Q6アパレル・小売に関連したテクノロジーで注目しているものは何か?それは業界をどう変えるか?
河合 AIです。AIは登場時、MDと結びつけて「将来のこと(販売数量)がわかる」という触れ込みで、期待感が一気に高まりました。私も当時、AIベンダー側にいたからわかるのですが、「AIで読むMDの世界」は、どこか神秘的で、さらに科学の下支えもありました。だから日本中のアパレルがこれに飛びついたのです。経済産業省の有識者会議にでたときは、司会者の大学の教授までもが「AIをつかって余剰在庫を減らす」などいいだす始末でした。
私はそんなとき「ではあなたは、来年ユニクロが何を出すのかわかっているのですか?競合が同じ商品を高コスパで出したらどうするのですか」と発言しました。この正論を言って以来有識者会議に呼ばれなくなったのですが、いくらAIを使っても商品力の差があれば、売れないのです。だからAIを使っても余剰在庫はなくならないのです。もしくは、悲しいほど少ない売上予想をAIがはじきだして終わりです。
アパレルがいかに正確に未来を予想しても、ユニクロが同じ商品をだせば一発で負ける。また、QRの得意なアパレルは2週間ほどで“パクり商品”(類似デザインの品)をすぐに作れます。こういうことをAIベンダーはわかっていないのです。
情けないのは、技術そのものにたいするリスペクトが無いということです。いわゆるMDの5適などは個社・個別ブランドによって全く違うため、競合の出方から昨年の余剰在庫などの戦略変数は無数で、過去の趨勢から読み出すAI搭載のSaaSでだせるものではありません。つまり、予想には使えないのです。
私がそもそもAIをMDに使えるといったのは、MDを組み立てる前の、「今の世の中のトレンド」を分析し、大きく市場の流れを捉えるためにAIを使えるという意味です。

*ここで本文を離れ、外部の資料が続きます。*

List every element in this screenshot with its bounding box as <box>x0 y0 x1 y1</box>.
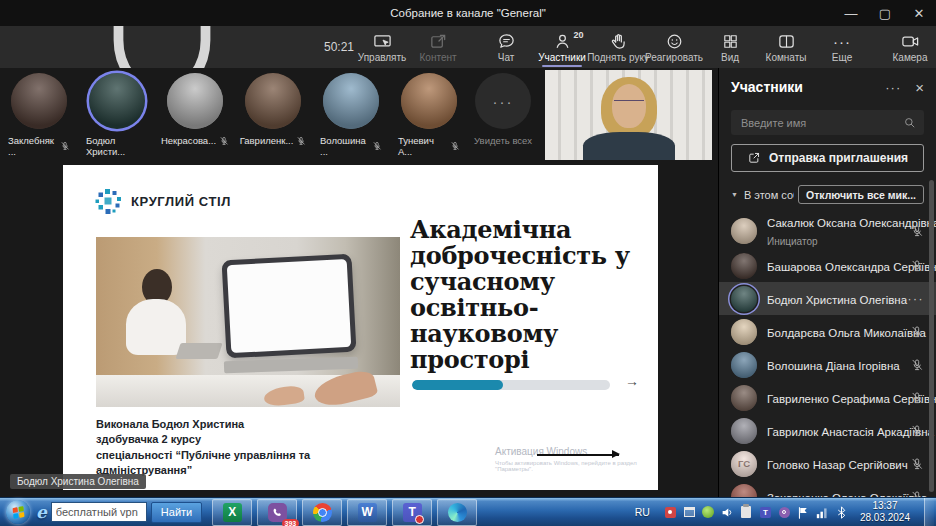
window-tray-icon[interactable] <box>683 506 696 519</box>
viber-taskbar-button[interactable]: 393 <box>257 499 297 526</box>
participant-name: Болдарєва Ольга Миколаївна <box>767 327 926 339</box>
mic-muted-icon <box>372 141 382 151</box>
slide-author-text: Виконала Бодюл Христина здобувачка 2 кур… <box>96 417 310 479</box>
participant-role: Инициатор <box>767 236 818 247</box>
avatar <box>11 73 67 129</box>
avatar: ГС <box>731 451 757 477</box>
participant-row[interactable]: Бодюл Христина Олегівна ··· <box>719 282 936 315</box>
close-button[interactable]: ✕ <box>902 0 936 26</box>
participant-row[interactable]: Волошина Діана Ігорівна <box>719 348 936 381</box>
rooms-button[interactable]: Комнаты <box>758 26 814 68</box>
content-button[interactable]: Контент <box>410 26 466 68</box>
avatar <box>731 319 757 345</box>
participant-row[interactable]: Болдарєва Ольга Миколаївна <box>719 315 936 348</box>
window-title: Собрание в канале "General" <box>390 7 546 19</box>
row-more-button[interactable]: ··· <box>908 292 925 306</box>
video-thumbnail[interactable]: Некрасова... <box>164 73 226 157</box>
avatar <box>731 253 757 279</box>
participant-name-label: Бодюл Христи... <box>86 135 148 157</box>
panel-close-button[interactable]: × <box>915 79 924 96</box>
participant-row[interactable]: ГС Головко Назар Сергійович <box>719 447 936 480</box>
avatar <box>89 73 145 129</box>
grid-icon <box>721 32 740 51</box>
viber-badge: 393 <box>282 519 300 526</box>
participant-row[interactable]: Башарова Олександра Сергіївна <box>719 249 936 282</box>
recording-tray-icon[interactable] <box>664 506 677 519</box>
slide-logo: КРУГЛИЙ СТІЛ <box>95 188 231 215</box>
webcam-video-tile[interactable] <box>545 70 712 160</box>
participant-list: Сакалюк Оксана Олександрівна Инициатор Б… <box>731 213 924 497</box>
chat-icon <box>497 32 516 51</box>
participant-row[interactable]: Гаврилюк Анастасія Аркадіївна <box>719 414 936 447</box>
participant-row[interactable]: Гавриленко Серафима Сергіївна <box>719 381 936 414</box>
minimize-button[interactable]: — <box>834 0 868 26</box>
participant-row[interactable]: Захарченко Олена Олексіївна <box>719 480 936 497</box>
see-all-button[interactable]: ··· Увидеть всех <box>472 73 534 146</box>
mic-muted-icon <box>910 325 924 339</box>
screen-share-icon <box>373 32 392 51</box>
video-thumbnail[interactable]: Бодюл Христи... <box>86 73 148 157</box>
mic-muted-icon <box>450 141 460 151</box>
taskbar-clock[interactable]: 13:37 28.03.2024 <box>860 500 910 525</box>
annotation-arrow <box>537 454 619 456</box>
maximize-button[interactable]: ▢ <box>868 0 902 26</box>
chat-button[interactable]: Чат <box>478 26 534 68</box>
hand-icon <box>609 32 628 51</box>
avatar <box>401 73 457 129</box>
teams-tray-icon[interactable]: T <box>759 506 772 519</box>
bluetooth-icon[interactable] <box>835 506 848 519</box>
show-desktop-button[interactable] <box>924 498 934 526</box>
video-thumbnail[interactable]: Заклебняк ... <box>8 73 70 157</box>
internet-explorer-icon[interactable]: e <box>36 504 47 521</box>
security-shield-icon[interactable] <box>702 506 715 519</box>
react-button[interactable]: Реагировать <box>646 26 702 68</box>
start-button[interactable] <box>6 500 30 524</box>
excel-taskbar-button[interactable]: X <box>212 499 252 526</box>
clipboard-tray-icon[interactable] <box>740 506 753 519</box>
participant-row[interactable]: Сакалюк Оксана Олександрівна Инициатор <box>719 213 936 249</box>
avatar <box>731 286 757 312</box>
in-meeting-section-header[interactable]: ▼ В этом собрании (20) <box>731 189 794 201</box>
mute-all-button[interactable]: Отключить все мик... <box>798 185 924 204</box>
word-taskbar-button[interactable]: W <box>347 499 387 526</box>
panel-scrollbar[interactable] <box>929 180 934 492</box>
mic-muted-icon <box>910 424 924 438</box>
more-button[interactable]: ··· Еще <box>814 26 870 68</box>
viber-tray-icon[interactable] <box>778 506 791 519</box>
language-indicator[interactable]: RU <box>635 506 650 518</box>
raise-hand-button[interactable]: Поднять руку <box>590 26 646 68</box>
video-thumbnail[interactable]: Туневич А... <box>398 73 460 157</box>
send-invite-button[interactable]: Отправка приглашения <box>731 144 924 172</box>
flag-tray-icon[interactable] <box>797 506 810 519</box>
taskbar-search-button[interactable]: Найти <box>151 502 202 523</box>
network-signal-icon[interactable] <box>816 506 829 519</box>
video-thumbnail[interactable]: Волошина ... <box>320 73 382 157</box>
taskbar-search-input[interactable] <box>51 502 147 522</box>
tablet-in-photo <box>222 254 357 359</box>
teams-meeting-window: Собрание в канале "General" — ▢ ✕ 50:21 … <box>0 0 936 526</box>
participants-button[interactable]: 20 Участники <box>534 26 590 68</box>
presence-dot <box>415 515 424 524</box>
presenter-name-tag: Бодюл Христина Олегівна <box>10 474 146 489</box>
meeting-toolbar: 50:21 Управлять Контент Чат 20 Участники… <box>0 26 936 68</box>
search-input[interactable] <box>739 116 903 130</box>
chevron-down-icon: ▼ <box>731 191 738 198</box>
edge-taskbar-button[interactable] <box>437 499 477 526</box>
logo-cluster-icon <box>95 188 122 215</box>
avatar <box>731 385 757 411</box>
avatar <box>167 73 223 129</box>
chrome-taskbar-button[interactable] <box>302 499 342 526</box>
video-thumbnail[interactable]: Гавриленк... <box>242 73 304 157</box>
participant-name-label: Заклебняк ... <box>8 135 57 157</box>
avatar <box>731 418 757 444</box>
slide-photo <box>96 237 400 407</box>
taskbar-search-band: e Найти <box>36 502 202 523</box>
logo-text: КРУГЛИЙ СТІЛ <box>131 194 231 209</box>
panel-title: Участники <box>731 79 871 95</box>
manage-button[interactable]: Управлять <box>354 26 410 68</box>
speaker-icon[interactable] <box>721 506 734 519</box>
teams-taskbar-button[interactable]: T <box>392 499 432 526</box>
camera-button[interactable]: Камера <box>882 26 936 68</box>
panel-more-button[interactable]: ··· <box>885 80 901 95</box>
view-button[interactable]: Вид <box>702 26 758 68</box>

これは市場調査と言って、これまではみなで大名行列のように穴場のスポットをぶらぶらあるいたり、イタリアやフランスに行って街をみたりしていました。こういうことを客観的にできるようになる、という意味です。MDの5適までAIで実現可能だなどとは一言も言っていません。
正しい使い方をすれば、個別のMDが違っても、その精度は格段にあがるのです。そのことをいくら言っても、会場からの質問は「AIを使うと日本中のアパレルはみな同じ商品を使ってしまうじゃないか?」という、がっくりするような質問をいう人がいまだにいます。AIを使った同じSaaS型MDを日本中のアパレルが同時に使うわけがないじゃないですか。
疲れ切った私は、いまではAIを使ったMDについて、聞かれなければ話さないようにしています。
話は変わりますが、メタバースの使い方も同様です。日本人は、技術だけに焦点を当ててしまって、そもそもそれを使って何をしたいのかが見えていない人ばかりです。
離れたスタッフ同士が会議をしたり、コストの関係で出店できない過疎地に住まう人のために出店するといったことをメタバース活用で考えるべきなのですが、いまだにドラゴンクエストのようなRPGをしようとしています。